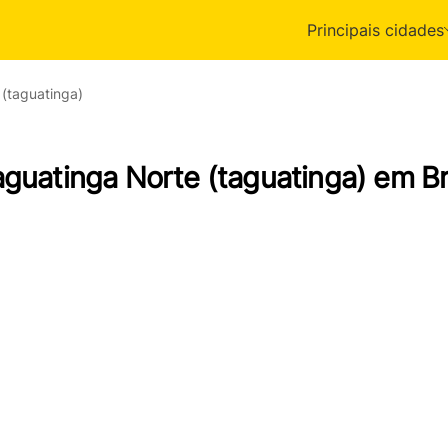
Principais cidades
 (taguatinga)
aguatinga Norte (taguatinga) em Br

> Exercise brief
A verbatim rendering of the listing above is required, without any of its pictures.

> Final answer
Principais cidades
 (taguatinga)
aguatinga Norte (taguatinga) em Br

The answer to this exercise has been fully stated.